◆ Task
In the listing below, how many lines carry the word "compare"? Reply with only the number.
──────── Information
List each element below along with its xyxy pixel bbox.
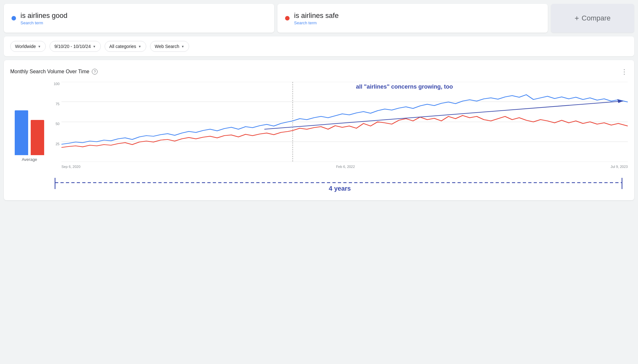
chart-svg — [61, 82, 628, 162]
categories-chevron: ▼ — [138, 45, 141, 48]
top-bar: is airlines good Search term is airlines… — [4, 4, 634, 33]
svg-line-6 — [264, 101, 623, 129]
term2-label: Search term — [294, 20, 339, 25]
date-label: 9/10/20 - 10/10/24 — [54, 44, 91, 49]
search-type-label: Web Search — [155, 44, 179, 49]
x-label-sep2020: Sep 6, 2020 — [61, 165, 80, 169]
line-chart: 100 75 50 25 — [49, 82, 628, 171]
bracket-svg: 4 years — [52, 175, 628, 194]
svg-marker-7 — [618, 99, 623, 103]
term2-info: is airlines safe Search term — [294, 12, 339, 25]
avg-bar-red — [31, 120, 44, 155]
term2-name: is airlines safe — [294, 12, 339, 20]
term1-name: is airlines good — [20, 12, 68, 20]
location-label: Worldwide — [15, 44, 36, 49]
term1-card[interactable]: is airlines good Search term — [4, 4, 274, 33]
bracket-area: 4 years — [52, 175, 628, 194]
compare-card[interactable]: + Compare — [551, 4, 634, 33]
chart-title-text: Monthly Search Volume Over Time — [10, 69, 89, 75]
term2-dot — [285, 16, 290, 20]
search-type-filter[interactable]: Web Search ▼ — [150, 41, 189, 52]
help-icon[interactable]: ? — [92, 69, 98, 75]
filter-bar: Worldwide ▼ 9/10/20 - 10/10/24 ▼ All cat… — [4, 36, 634, 56]
chart-title-area: Monthly Search Volume Over Time ? — [10, 69, 98, 75]
date-filter[interactable]: 9/10/20 - 10/10/24 ▼ — [50, 41, 101, 52]
y-label-100: 100 — [54, 82, 60, 86]
y-label-50: 50 — [56, 122, 60, 126]
date-chevron: ▼ — [93, 45, 96, 48]
y-axis: 100 75 50 25 — [49, 82, 61, 162]
svg-text:4 years: 4 years — [329, 185, 351, 192]
x-axis: Sep 6, 2020 Feb 6, 2022 Jul 9, 2023 — [61, 162, 628, 171]
chart-area: Average 100 75 50 25 — [10, 82, 628, 171]
plus-icon: + — [575, 14, 579, 23]
location-filter[interactable]: Worldwide ▼ — [10, 41, 46, 52]
term1-label: Search term — [20, 20, 68, 25]
y-label-25: 25 — [56, 142, 60, 146]
compare-text: Compare — [582, 14, 610, 22]
categories-filter[interactable]: All categories ▼ — [105, 41, 146, 52]
term1-dot — [12, 16, 16, 20]
chart-header: Monthly Search Volume Over Time ? ⋮ — [10, 68, 628, 75]
bars-group — [15, 85, 44, 155]
search-type-chevron: ▼ — [181, 45, 184, 48]
avg-bar-blue — [15, 110, 28, 155]
compare-label: + Compare — [575, 14, 611, 23]
term2-card[interactable]: is airlines safe Search term — [277, 4, 548, 33]
chart-plot: all "airlines" concerns growing, too — [61, 82, 628, 162]
chart-card: Monthly Search Volume Over Time ? ⋮ Aver… — [4, 60, 634, 200]
x-label-jul2023: Jul 9, 2023 — [610, 165, 628, 169]
avg-label: Average — [22, 157, 37, 162]
location-chevron: ▼ — [38, 45, 41, 48]
average-bars: Average — [10, 85, 49, 171]
term1-info: is airlines good Search term — [20, 12, 68, 25]
more-options-icon[interactable]: ⋮ — [621, 68, 628, 75]
categories-label: All categories — [109, 44, 136, 49]
x-label-feb2022: Feb 6, 2022 — [336, 165, 355, 169]
y-label-75: 75 — [56, 102, 60, 106]
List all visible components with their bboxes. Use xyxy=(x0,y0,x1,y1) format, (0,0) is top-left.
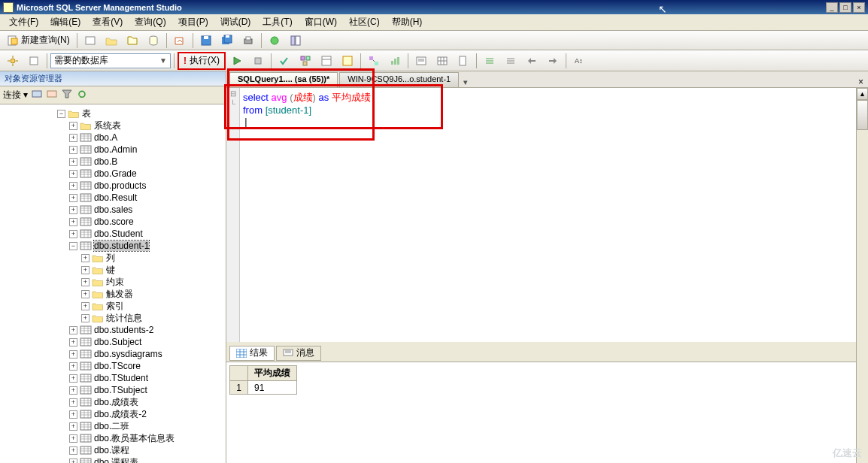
tb-stop-button[interactable] xyxy=(248,53,268,69)
tb-open-file-button[interactable] xyxy=(170,32,190,49)
menu-view[interactable]: 查看(V) xyxy=(88,14,127,30)
tb-print-button[interactable] xyxy=(238,32,258,49)
results-tab[interactable]: 结果 xyxy=(229,346,275,361)
tree-node-student-1[interactable]: − dbo.student-1 xyxy=(0,240,226,252)
tb-results-grid-button[interactable] xyxy=(432,53,452,69)
tb-debug-button[interactable] xyxy=(227,53,247,69)
expand-icon[interactable]: + xyxy=(69,230,77,238)
tab-student1-data[interactable]: WIN-9CSQ9J6...o.student-1 xyxy=(339,72,459,87)
tree-node-table[interactable]: +dbo.教员基本信息表 xyxy=(0,432,226,444)
table-row[interactable]: 1 91 xyxy=(230,381,297,395)
tree-node-table[interactable]: +dbo.课程表 xyxy=(0,456,226,463)
tree-node-table[interactable]: +dbo.B xyxy=(0,156,226,168)
expand-icon[interactable]: + xyxy=(69,350,77,359)
expand-icon[interactable]: + xyxy=(69,446,77,455)
scroll-thumb[interactable] xyxy=(857,100,868,130)
tree-node-table[interactable]: +dbo.Result xyxy=(0,192,226,204)
collapse-icon[interactable]: − xyxy=(69,242,77,250)
tree-node-subfolder[interactable]: +统计信息 xyxy=(0,312,226,324)
expand-icon[interactable]: + xyxy=(81,254,90,262)
collapse-icon[interactable]: − xyxy=(57,110,65,118)
database-selector[interactable]: 需要的数据库 ▼ xyxy=(50,53,171,68)
tree-node-table[interactable]: +dbo.成绩表-2 xyxy=(0,408,226,420)
tree-node-table[interactable]: +dbo.sales xyxy=(0,204,226,216)
expand-icon[interactable]: + xyxy=(69,398,77,407)
tb-comment-button[interactable] xyxy=(480,53,499,69)
col-header[interactable]: 平均成绩 xyxy=(248,366,297,381)
execute-button[interactable]: ! 执行(X) xyxy=(178,52,226,70)
new-query-button[interactable]: 新建查询(N) xyxy=(3,32,74,49)
tb-results-text-button[interactable] xyxy=(411,53,431,69)
expand-icon[interactable]: + xyxy=(69,194,77,202)
menu-edit[interactable]: 编辑(E) xyxy=(46,14,85,30)
expand-icon[interactable]: + xyxy=(69,326,77,334)
tb-connection-button[interactable] xyxy=(3,53,23,69)
tree-node-table[interactable]: +dbo.TSubject xyxy=(0,384,226,396)
expand-icon[interactable]: + xyxy=(81,302,90,310)
tb-specify-values-button[interactable]: A↕ xyxy=(569,53,589,69)
expand-icon[interactable]: + xyxy=(69,182,77,190)
expand-icon[interactable]: + xyxy=(69,158,77,166)
expand-icon[interactable]: + xyxy=(69,146,77,154)
tree-node-system-tables[interactable]: + 系统表 xyxy=(0,120,226,132)
tree-node-table[interactable]: +dbo.products xyxy=(0,180,226,192)
tree-node-table[interactable]: +dbo.Student xyxy=(0,228,226,240)
expand-icon[interactable]: + xyxy=(69,206,77,214)
tb-save-button[interactable] xyxy=(196,32,216,49)
sql-editor[interactable]: select avg (成绩) as 平均成绩 from [student-1]… xyxy=(240,88,868,342)
tb-database-button[interactable] xyxy=(144,32,163,49)
tree-node-table[interactable]: +dbo.Admin xyxy=(0,144,226,156)
obj-tool-1[interactable] xyxy=(31,88,43,102)
expand-icon[interactable]: + xyxy=(69,362,77,371)
expand-icon[interactable]: + xyxy=(69,434,77,443)
tb-open-button[interactable] xyxy=(123,32,142,49)
expand-icon[interactable]: + xyxy=(69,122,77,130)
expand-icon[interactable]: + xyxy=(81,314,90,322)
tree-node-table[interactable]: +dbo.课程 xyxy=(0,444,226,456)
tree-node-table[interactable]: +dbo.sysdiagrams xyxy=(0,348,226,360)
expand-icon[interactable]: + xyxy=(69,422,77,431)
tree-node-subfolder[interactable]: +约束 xyxy=(0,276,226,288)
tb-indent-button[interactable] xyxy=(522,53,542,69)
menu-window[interactable]: 窗口(W) xyxy=(300,14,341,30)
tree-node-table[interactable]: +dbo.成绩表 xyxy=(0,396,226,408)
tb-change-connection-button[interactable] xyxy=(24,53,44,69)
tree-node-tables[interactable]: − 表 xyxy=(0,107,226,120)
tree-node-subfolder[interactable]: +触发器 xyxy=(0,288,226,300)
tb-new-folder-button[interactable] xyxy=(102,32,121,49)
tree-node-table[interactable]: +dbo.A xyxy=(0,132,226,144)
tb-save-all-button[interactable] xyxy=(217,32,237,49)
tree[interactable]: − 表 + 系统表 +dbo.A+dbo.Admin+dbo.B+dbo.Gra… xyxy=(0,104,226,463)
tree-node-table[interactable]: +dbo.score xyxy=(0,216,226,228)
tb-outdent-button[interactable] xyxy=(543,53,563,69)
tree-node-subfolder[interactable]: +索引 xyxy=(0,300,226,312)
tb-estimated-plan-button[interactable] xyxy=(296,53,315,69)
tb-uncomment-button[interactable] xyxy=(501,53,520,69)
menu-project[interactable]: 项目(P) xyxy=(174,14,213,30)
expand-icon[interactable]: + xyxy=(81,290,90,298)
menu-help[interactable]: 帮助(H) xyxy=(387,14,427,30)
obj-tool-refresh[interactable] xyxy=(76,88,88,102)
tb-parse-button[interactable] xyxy=(275,53,294,69)
tb-results-file-button[interactable] xyxy=(454,53,473,69)
minimize-button[interactable]: _ xyxy=(826,2,838,13)
tree-node-table[interactable]: +dbo.二班 xyxy=(0,420,226,432)
messages-tab[interactable]: 消息 xyxy=(276,346,321,361)
scroll-up-button[interactable]: ▲ xyxy=(857,88,868,100)
menu-tools[interactable]: 工具(T) xyxy=(258,14,296,30)
tab-close-button[interactable]: × xyxy=(858,77,863,87)
tb-query-options-button[interactable] xyxy=(317,53,336,69)
expand-icon[interactable]: + xyxy=(69,410,77,419)
menu-file[interactable]: 文件(F) xyxy=(5,14,43,30)
close-button[interactable]: × xyxy=(853,2,865,13)
tree-node-table[interactable]: +dbo.students-2 xyxy=(0,324,226,336)
tree-node-subfolder[interactable]: +键 xyxy=(0,264,226,276)
connect-button[interactable]: 连接 ▾ xyxy=(3,89,28,101)
expand-icon[interactable]: + xyxy=(69,170,77,178)
tb-include-stats-button[interactable] xyxy=(385,53,405,69)
tree-node-table[interactable]: +dbo.TStudent xyxy=(0,372,226,384)
expand-icon[interactable]: + xyxy=(69,386,77,395)
expand-icon[interactable]: + xyxy=(69,218,77,226)
tree-node-table[interactable]: +dbo.TScore xyxy=(0,360,226,372)
obj-tool-filter[interactable] xyxy=(61,88,73,102)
────────────────
◆ Task response
3